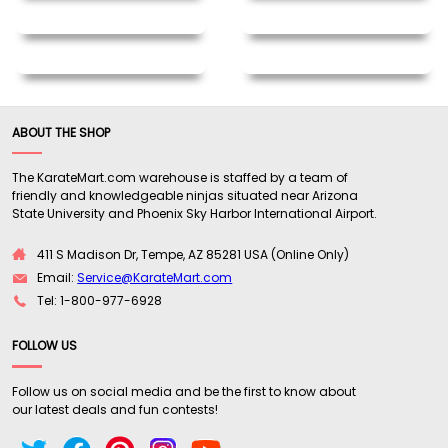
ABOUT THE SHOP
The KarateMart.com warehouse is staffed by a team of
friendly and knowledgeable ninjas situated near Arizona
State University and Phoenix Sky Harbor International Airport.
411 S Madison Dr, Tempe, AZ 85281 USA (Online Only)
Email:
Service@KarateMart.com
Tel: 1-800-977-6928
FOLLOW US
Follow us on social media and be the first to know about
our latest deals and fun contests!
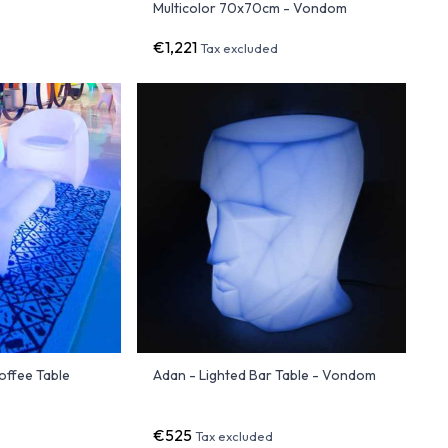
Multicolor 70x70cm - Vondom
€1,221
Tax excluded
offee Table
Adan - Lighted Bar Table - Vondom
€525
Tax excluded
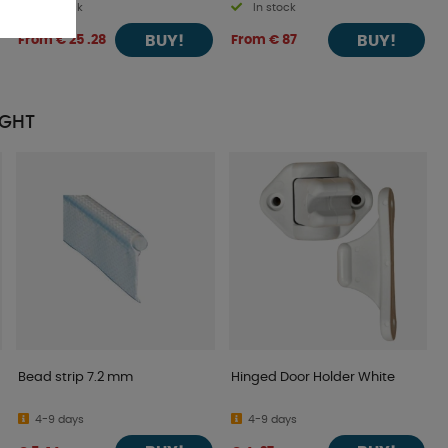
In stock
In stock
BUY!
BUY!
From € 25 .28
From € 87
UGHT
Bead strip 7.2 mm
Hinged Door Holder White
4-9 days
4-9 days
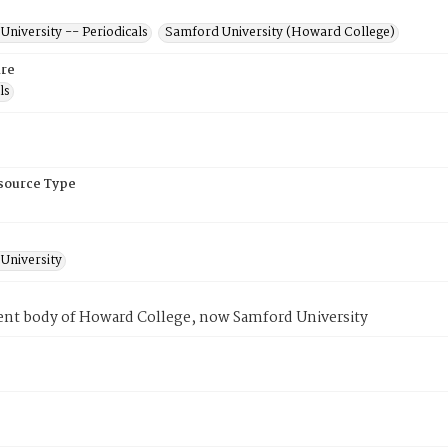
niversity -- Periodicals
Samford University (Howard College)
re
ls
esource Type
University
ent body of Howard College, now Samford University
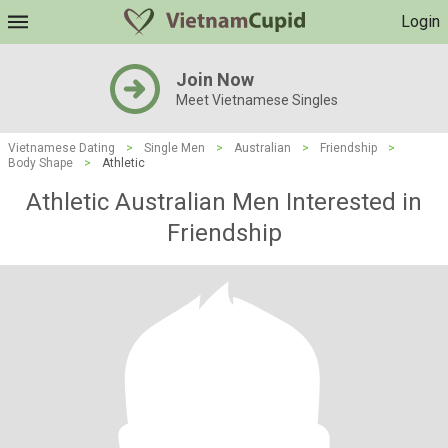
Login
Join Now
Meet Vietnamese Singles
Vietnamese Dating
>
Single Men
>
Australian
>
Friendship
>
Body Shape
>
Athletic
Athletic Australian Men Interested in
Friendship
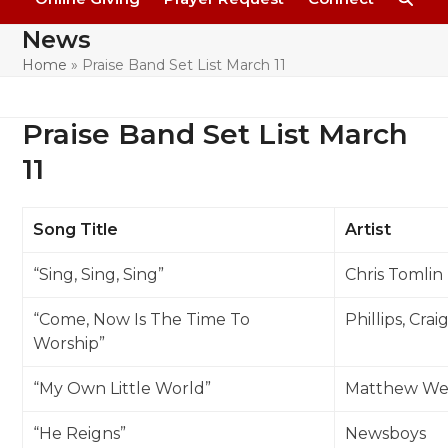
News
Home
»
Praise Band Set List March 11
Praise Band Set List March
11
Song Title
Artist
“Sing, Sing, Sing”
Chris Tomlin
“Come, Now Is The Time To
Phillips, Cra
Worship”
“My Own Little World”
Matthew We
“He Reigns”
Newsboys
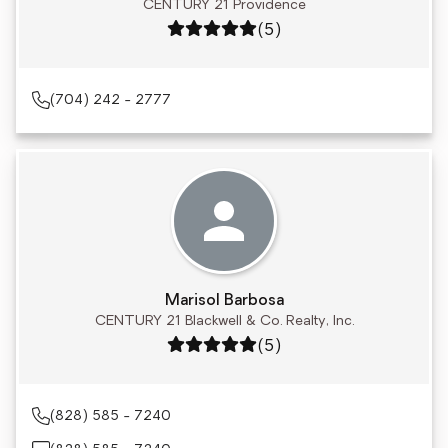
CENTURY 21 Providence
Rating: 5 out of 5
(5)
(704) 242 - 2777
Marisol Barbosa
CENTURY 21 Blackwell & Co. Realty, Inc.
Rating: 5 out of 5
(5)
(828) 585 - 7240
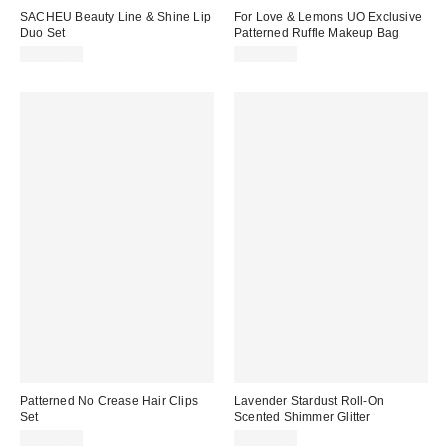
SACHEU Beauty Line & Shine Lip
For Love & Lemons UO Exclusive
Duo Set
Patterned Ruffle Makeup Bag
CA$29.00
CA$29.00
Patterned No Crease Hair Clips
Lavender Stardust Roll-On
Set
Scented Shimmer Glitter
CA$14.00
CA$14.00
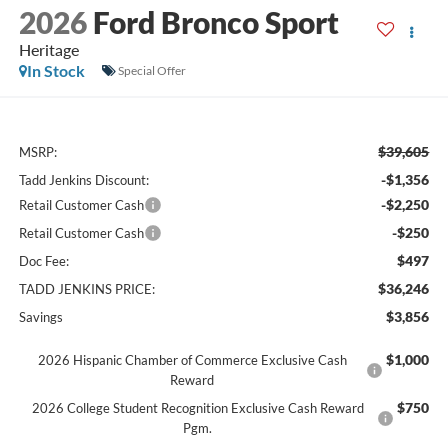
2026
Ford Bronco Sport
Heritage
In Stock
Special Offer
$39,605
MSRP:
-$1,356
Tadd Jenkins Discount:
-$2,250
Retail Customer Cash
-$250
Retail Customer Cash
$497
Doc Fee:
$36,246
TADD JENKINS PRICE:
$3,856
Savings
$1,000
2026 Hispanic Chamber of Commerce Exclusive Cash
Reward
$750
2026 College Student Recognition Exclusive Cash Reward
Pgm.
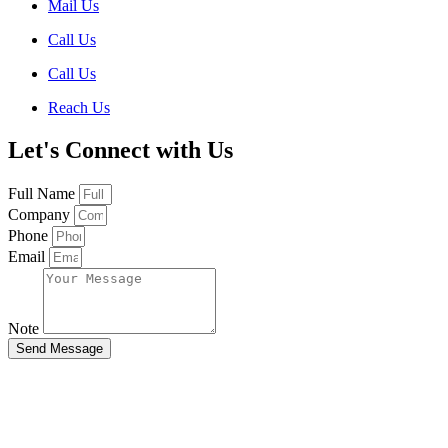
Mail Us
Call Us
Call Us
Reach Us
Let's Connect with Us
Full Name
Company
Phone
Email
Note
Send Message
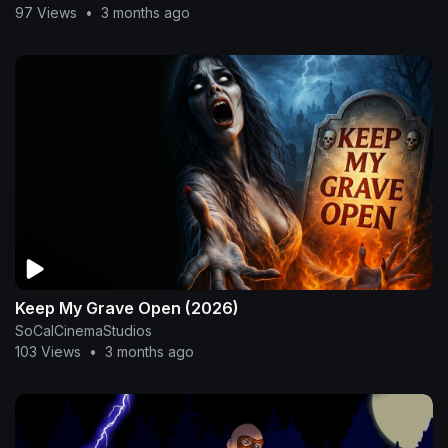
97 Views
•
3 months ago
Keep My Grave Open (2026)
SoCalCinemaStudios
103 Views
•
3 months ago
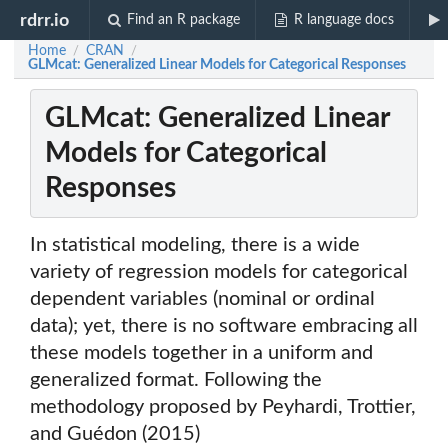
rdrr.io
Find an R package
R language docs
Home
CRAN
/
/
GLMcat: Generalized Linear Models for Categorical Responses
GLMcat: Generalized Linear
Models for Categorical
Responses
In statistical modeling, there is a wide
variety of regression models for categorical
dependent variables (nominal or ordinal
data); yet, there is no software embracing all
these models together in a uniform and
generalized format. Following the
methodology proposed by Peyhardi, Trottier,
and Guédon (2015)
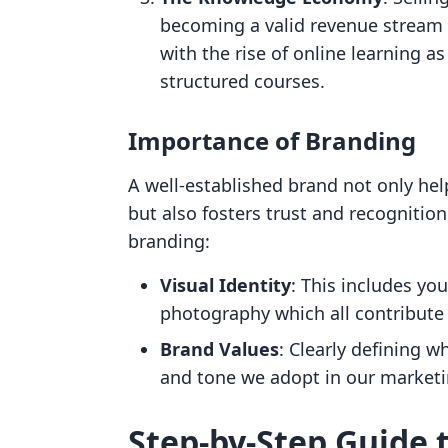
becoming a valid revenue stream 
with the rise of online learning a
structured courses.
Importance of Branding
A well-established brand not only hel
but also fosters trust and recognition
branding:
Visual Identity
: This includes you
photography which all contribute 
Brand Values
: Clearly defining 
and tone we adopt in our market
Step-by-Step Guide 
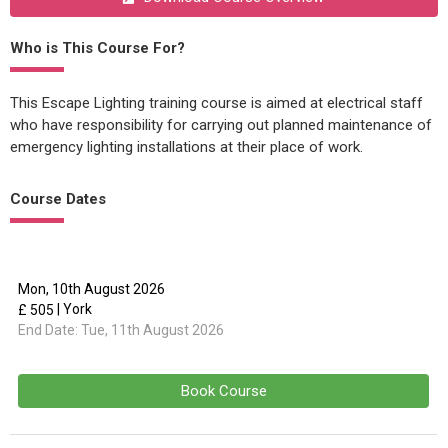
Who is This Course For?
This Escape Lighting training course is aimed at electrical staff
who have responsibility for carrying out planned maintenance of
emergency lighting installations at their place of work.
Course Dates
Mon, 10th August 2026
| York
£ 505
End Date:
Tue, 11th August 2026
Book Course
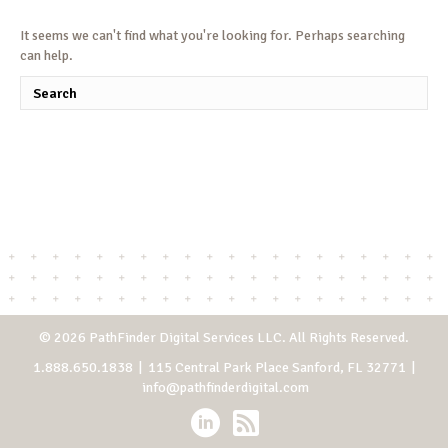
It seems we can't find what you're looking for. Perhaps searching
can help.
© 2026 PathFinder Digital Services LLC. All Rights Reserved.
1.888.650.1838
| 115 Central Park Place Sanford, FL 32771 |
info@pathfinderdigital.com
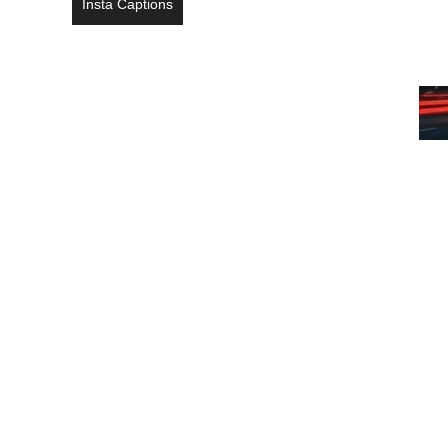
Insta Captions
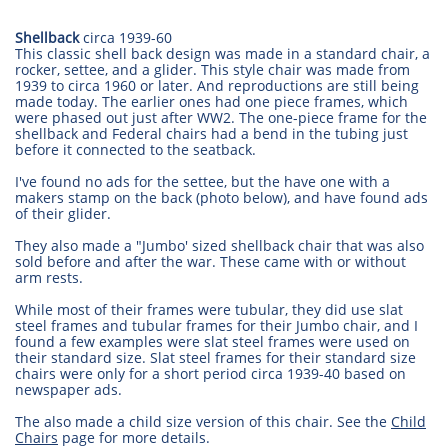
Shellback
circa 1939-60
This classic shell back design was made in a standard chair, a
rocker, settee, and a glider. This style chair was made from
1939 to circa 1960 or later. And reproductions are still being
made today. The earlier ones had one piece frames, which
were phased out just after WW2. The one-piece frame for the
shellback and Federal chairs had a bend in the tubing just
before it connected to the seatback.
I've found no ads for the settee, but the have one with a
makers stamp on the back (photo below), and have found ads
of their glider.
They also made a "Jumbo' sized shellback chair that was also
sold before and after the war. These came with or without
arm rests.
While most of their frames were tubular, they did use slat
steel frames and tubular frames for their Jumbo chair, and I
found a few examples were slat steel frames were used on
their standard size. Slat steel frames for their standard size
chairs were only for a short period circa 1939-40 based on
newspaper ads.
The also made a child size version of this chair. See the
Child
Chairs
page for more details.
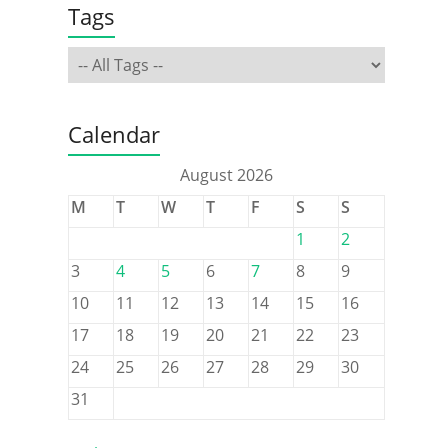
Tags
Calendar
August 2026
M
T
W
T
F
S
S
1
2
3
4
5
6
7
8
9
10
11
12
13
14
15
16
17
18
19
20
21
22
23
24
25
26
27
28
29
30
31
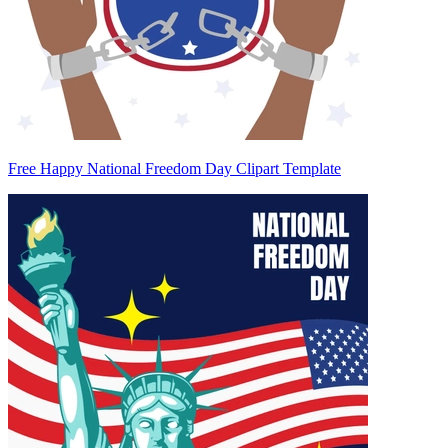
Free Happy National Freedom Day Clipart Template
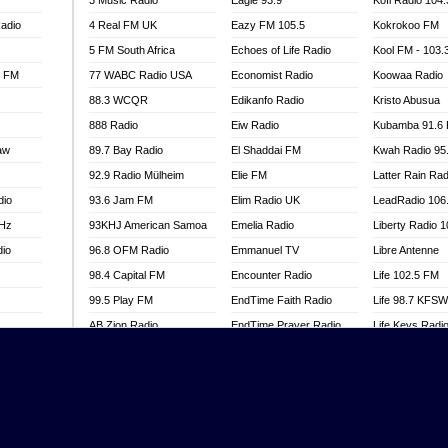
3 Music Radio
Eagle 93.9
Kofi Radio 104
adio
4 Real FM UK
Eazy FM 105.5
Kokrokoo FM
5 FM South Africa
Echoes of Life Radio
Kool FM - 103
l FM
77 WABC Radio USA
Economist Radio
Koowaa Radio
88.3 WCQR
Edikanfo Radio
Kristo Abusua
888 Radio
Eiw Radio
Kubamba 91.6
aw
89.7 Bay Radio
El Shaddai FM
Kwah Radio 95
92.9 Radio Mülheim
Elie FM
Latter Rain Rad
dio
93.6 Jam FM
Elim Radio UK
LeadRadio 106
MHz
93KHJ American Samoa
Emelia Radio
Liberty Radio 
dio
96.8 OFM Radio
Emmanuel TV
Libre Antenne
98.4 Capital FM
Encounter Radio
Life 102.5 FM
99.5 Play FM
EndTime Faith Radio
Life 98.7 KFS
AB Zion Radio
EndTime Prayer Radio
Life Keys Radi
adio
Abaawa Radio UK
EndTime Radio UK
Live 4 Christ R
Abem FM
Energy 2000 -
Liveway Radio
Przytkowice
o
Abibiman Radio
Living Faith Ra
Energy 97.1 FM
FM
Abiding Patriotic Radio
Living Word Br
Energy Berlin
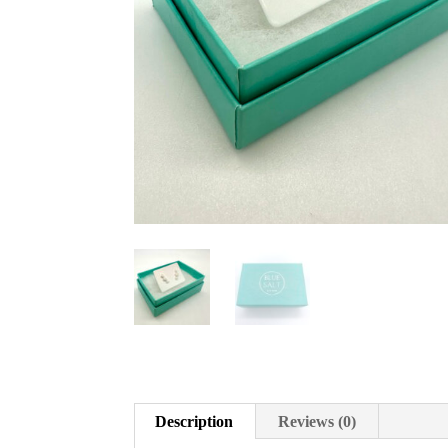
Description
Reviews (0)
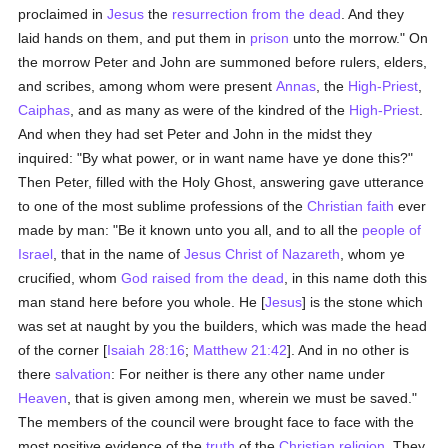
proclaimed in
Jesus
the
resurrection from the dead
. And they
laid hands on them, and put them in
prison
unto the morrow." On
the morrow Peter and John are summoned before rulers, elders,
and scribes, among whom were present
Annas
, the
High-Priest
,
Caiphas
, and as many as were of the kindred of the
High-Priest
.
And when they had set Peter and John in the midst they
inquired: "By what power, or in want name have ye done this?"
Then Peter, filled with the Holy Ghost, answering gave utterance
to one of the most sublime professions of the
Christian faith
ever
made by man: "Be it known unto you all, and to all the
people of
Israel
, that in the name of
Jesus Christ of Nazareth
, whom ye
crucified, whom
God
raised from the dead
, in this name doth this
man stand here before you whole. He [
Jesus
] is the stone which
was set at naught by you the builders, which was made the head
of the corner [
Isaiah 28:16
;
Matthew 21:42
]. And in no other is
there
salvation
: For neither is there any other name under
Heaven
, that is given among men, wherein we must be saved."
The members of the council were brought face to face with the
most positive evidence of the
truth
of the
Christian religion
. They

━━━━━━━━━━━━━━━━━━━━

#### YOUR GOAL
Restate the records above exactly, less any pictures.

#### SOLUTION FOR THIS TASK
ABOUT THE SHOP
The KarateMart.com warehouse is staffed by a team of
friendly and knowledgeable ninjas situated near Arizona
State University and Phoenix Sky Harbor International Airport.
411 S Madison Dr, Tempe, AZ 85281 USA (Online Only)
Email:
Service@KarateMart.com
Tel: 1-800-977-6928
FOLLOW US
Follow us on social media and be the first to know about
our latest deals and fun contests!
Multicolor 70x70cm - Vondom
€1,221
Tax excluded
offee Table
Adan - Lighted Bar Table - Vondom
€525
Tax excluded
In stock
In stock
BUY!
BUY!
From € 25 .28
From € 87
UGHT
Bead strip 7.2 mm
Hinged Door Holder White
4-9 days
4-9 days
niversity -- Periodicals
Samford University (Howard College)
re
ls
esource Type
University
ent body of Howard College, now Samford University
Login
Join Now
Meet Vietnamese Singles
Vietnamese Dating
>
Single Men
>
Australian
>
Friendship
>
Body Shape
>
Athletic
Athletic Australian Men Interested in
Friendship
News
Home
»
Praise Band Set List March 11
Praise Band Set List March
11
Song Title
Artist
“Sing, Sing, Sing”
Chris Tomlin
“Come, Now Is The Time To
Phillips, Cra
Worship”
“My Own Little World”
Matthew We
“He Reigns”
Newsboys
CENTURY 21 Providence
Rating: 5 out of 5
(5)
(704) 242 - 2777
Marisol Barbosa
CENTURY 21 Blackwell & Co. Realty, Inc.
Rating: 5 out of 5
(5)
(828) 585 - 7240
SACHEU Beauty Line & Shine Lip
For Love & Lemons UO Exclusive
Duo Set
Patterned Ruffle Makeup Bag
CA$29.00
CA$29.00
Patterned No Crease Hair Clips
Lavender Stardust Roll-On
Set
Scented Shimmer Glitter
CA$14.00
CA$14.00
2026
Ford Bronco Sport
Heritage
In Stock
Special Offer
$39,605
MSRP:
-$1,356
Tadd Jenkins Discount:
-$2,250
Retail Customer Cash
-$250
Retail Customer Cash
$497
Doc Fee:
$36,246
TADD JENKINS PRICE:
$3,856
Savings
$1,000
2026 Hispanic Chamber of Commerce Exclusive Cash
Reward
$750
2026 College Student Recognition Exclusive Cash Reward
Pgm.
Mail Us
Call Us
Call Us
Reach Us
Let's Connect with Us
Full Name
Company
Phone
Email
Note
Send Message
97 Views
•
3 months ago
Keep My Grave Open (2026)
SoCalCinemaStudios
103 Views
•
3 months ago
rdrr.io
Find an R package
R language docs
Home
CRAN
/
/
GLMcat: Generalized Linear Models for Categorical Responses
GLMcat: Generalized Linear
Models for Categorical
Responses
In statistical modeling, there is a wide
variety of regression models for categorical
dependent variables (nominal or ordinal
data); yet, there is no software embracing all
these models together in a uniform and
generalized format. Following the
methodology proposed by Peyhardi, Trottier,
and Guédon (2015)
becoming a valid revenue stream 
with the rise of online learning a
structured courses.
Importance of Branding
A well-established brand not only hel
but also fosters trust and recognition
branding:
Visual Identity
: This includes you
photography which all contribute 
Brand Values
: Clearly defining 
and tone we adopt in our market
Step-by-Step Guide 
Who is This Course For?
This Escape Lighting training course is aimed at electrical staff
who have responsibility for carrying out planned maintenance of
emergency lighting installations at their place of work.
Course Dates
Mon, 10th August 2026
| York
£ 505
End Date:
Tue, 11th August 2026
Book Course
It seems we can't find what you're looking for. Perhaps searching
can help.
© 2026 PathFinder Digital Services LLC. All Rights Reserved.
1.888.650.1838
| 115 Central Park Place Sanford, FL 32771 |
info@pathfinderdigital.com
Insta Captions
Shellback
circa 1939-60
This classic shell back design was made in a standard chair, a
rocker, settee, and a glider. This style chair was made from
1939 to circa 1960 or later. And reproductions are still being
made today. The earlier ones had one piece frames, which
were phased out just after WW2. The one-piece frame for the
shellback and Federal chairs had a bend in the tubing just
before it connected to the seatback.
I've found no ads for the settee, but the have one with a
makers stamp on the back (photo below), and have found ads
of their glider.
They also made a "Jumbo' sized shellback chair that was also
sold before and after the war. These came with or without
arm rests.
While most of their frames were tubular, they did use slat
steel frames and tubular frames for their Jumbo chair, and I
found a few examples were slat steel frames were used on
their standard size. Slat steel frames for their standard size
chairs were only for a short period circa 1939-40 based on
newspaper ads.
The also made a child size version of this chair. See the
Child
Chairs
page for more details.
Tags
Calendar
August 2026
M
T
W
T
F
S
S
1
2
3
4
5
6
7
8
9
10
11
12
13
14
15
16
17
18
19
20
21
22
23
24
25
26
27
28
29
30
31
Free Happy National Freedom Day Clipart Template
3 Music Radio
Eagle 93.9
Kofi Radio 104
adio
4 Real FM UK
Eazy FM 105.5
Kokrokoo FM
5 FM South Africa
Echoes of Life Radio
Kool FM - 103
l FM
77 WABC Radio USA
Economist Radio
Koowaa Radio
88.3 WCQR
Edikanfo Radio
Kristo Abusua
888 Radio
Eiw Radio
Kubamba 91.6
aw
89.7 Bay Radio
El Shaddai FM
Kwah Radio 95
92.9 Radio Mülheim
Elie FM
Latter Rain Rad
dio
93.6 Jam FM
Elim Radio UK
LeadRadio 106
MHz
93KHJ American Samoa
Emelia Radio
Liberty Radio 
dio
96.8 OFM Radio
Emmanuel TV
Libre Antenne
98.4 Capital FM
Encounter Radio
Life 102.5 FM
99.5 Play FM
EndTime Faith Radio
Life 98.7 KFS
AB Zion Radio
EndTime Prayer Radio
Life Keys Radi
adio
Abaawa Radio UK
EndTime Radio UK
Live 4 Christ R
Abem FM
Energy 2000 -
Liveway Radio
Przytkowice
o
Abibiman Radio
Living Faith Ra
Energy 97.1 FM
FM
Abiding Patriotic Radio
Living Word Br
Energy Berlin
Description
Reviews (0)
proclaimed in
Jesus
the
resurrection from the dead
. And they
laid hands on them, and put them in
prison
unto the morrow." On
the morrow Peter and John are summoned before rulers, elders,
and scribes, among whom were present
Annas
, the
High-Priest
,
Caiphas
, and as many as were of the kindred of the
High-Priest
.
And when they had set Peter and John in the midst they
inquired: "By what power, or in want name have ye done this?"
Then Peter, filled with the Holy Ghost, answering gave utterance
to one of the most sublime professions of the
Christian faith
ever
made by man: "Be it known unto you all, and to all the
people of
Israel
, that in the name of
Jesus Christ of Nazareth
, whom ye
crucified, whom
God
raised from the dead
, in this name doth this
man stand here before you whole. He [
Jesus
] is the stone which
was set at naught by you the builders, which was made the head
of the corner [
Isaiah 28:16
;
Matthew 21:42
]. And in no other is
there
salvation
: For neither is there any other name under
Heaven
, that is given among men, wherein we must be saved."
The members of the council were brought face to face with the
most positive evidence of the
truth
of the
Christian religion
. They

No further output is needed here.